Um silenciador na ponta da pistola paraguaia surpreendeu a marginária classe e
funcionou na fronte do pobre animal quando ele partiu para cima do meliante.
Ninguém viu nem ouviu que o sangue daquele Cane Corso coloriu a superfície das
lajotas do pátio dos fundos, fazendo rios dos rejuntes. A luz intermitente,
insuficiente para caracterizar presença. Uma lâmina cortou um vidro, que
estourou o ingênuo cadeado de uma porta lateral qualquer da residência que não
tinha alarme só para não alimentar o mercado que mais houvera crescido nos
últimos anos, o da segurança privada: novas vítimas para uma resistente
ideologia. A pequena lanterna do invasor de lares descuidados iluminava o piso
vinílico. Foi direto ao quarto, onde deveriam estar os valores mais protegidos.
De repente, o susto do ladrão: no chão, à frente da cama, uma mão humana
cortada e ainda, lentamente, pingando sangue no tapetinho aos pés da cama de
casal. Olhou em volta, nada que justificasse aquilo. Tinha uma mão no meio do
caminho do ladrão. Num país árabe, distante dali, era o que faziam com os
assaltantes. Mas ele não sabia disso. O cheiro morno da hemoglobina sódica
aquecia as narinas do pasmado vigarista. Não havia o restante do corpo,
procurou sem sucesso. Eis que ele sentiu uma respiração vinda de dentro do
closet. Então, ouviu o característico engatilhar de uma 9mm. Hesitou. Tremeu. Calou,
o covarde. Pensou que se desse um passo para qualquer direção, a bala o
atingiria sem pestanejar. Sua sobrevida entrou feito um carrossel em sua mente.
Coisas da hora da morte, isso ele sabia. Os vinte anos de favela, os dois
assassinatos, o latrocínio do arquiteto, a imunodeficiência contraída no
cárcere, a violência com a própria amada, a desqualificação, o desemprego, a
corrupção generalizada. Aquela sociedade toda, haveria um dia de se suicidar.

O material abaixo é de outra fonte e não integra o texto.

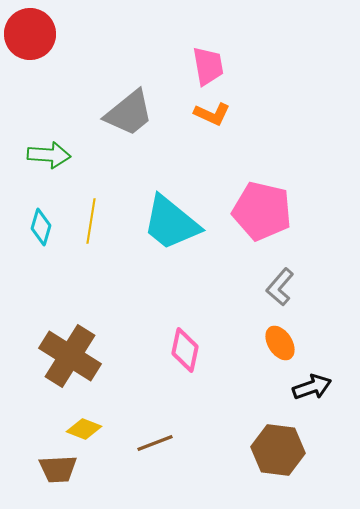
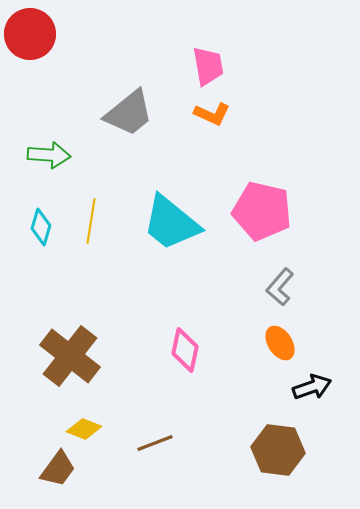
brown cross: rotated 6 degrees clockwise
brown trapezoid: rotated 51 degrees counterclockwise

Ele nunca teve nada a perder, já que nunca tivera nada. a reinserção social
como objetivo da pena era tão absurda quanto as justificativas que os
governantes têm para direcionar orçamentos anuais ao erário público. Reinserir
quem jamais fora inserido uma única vez. Novelas que saem da programação e
invadem as gestões dos maus administradores. E o filme continuava. Seu filho
bastardo em Santa Catarina, o pai entregue ao crack, a mãe alcoólatra, três
irmãos mortos pela PM no assalto à lotérica. Seu currículo criminal virando
páginas. Taquicardia, sudorese, tremores, reconheceu a hora de sua partida, o
que não possibilitou às suas vítimas queima-roupa. Vinte e cinco anos em dois
minutos, um clímax de rotações. José Maria enfim tombou sua última morte sobre
a cama. Um tiro na boca ricocheteou na mandíbula e se alojou na occipital. O
comparsa escafedeu-se após o estampido. A mão era um símbolo projetado pela sua
inconsciência econômico-político-social. Amputada, significava a falta de elo
entre o Poder Público e o cidadão. Tantos Zés-Marias formam-se a cada ano nas penitenciárias,
porque a contemporaneidade não abandona o medievo. Medieval, é a capacidade dos
homens públicos em combater a desigualdade social apostando e investindo
recursos alheios em sistemas fracassados de correção. Como exigir moral, ética
e sociabilidade, de quem não tem um mínimo desses valores? O Governador,
naquele exato momento, limpava suas narinas e o pênis ao fim de mais uma festa
regada à cocaína e menores de idade no interior do Estado, pensavam que ele
estava no litoral: o discurso. Políticos discursam para uma população
representada pelos três macacos. Os exilados da Capela ainda não
conseguiram evoluir politizações. É a democracia se encaminhando para o serviço
de pronto socorro. Somos, todos, zumbis melhorados. E ainda displicentes diante
dos feriados, também das urnas. É urgente contextualizar. Por isso, é muito difícil saber votar...
- Ô moço! Quem atirou?
- Não sei, minha senhora. Só sei que era um eleitor...
- Ô moço! Quem atirou?
- Não sei, minha senhora. Só sei que era um eleitor...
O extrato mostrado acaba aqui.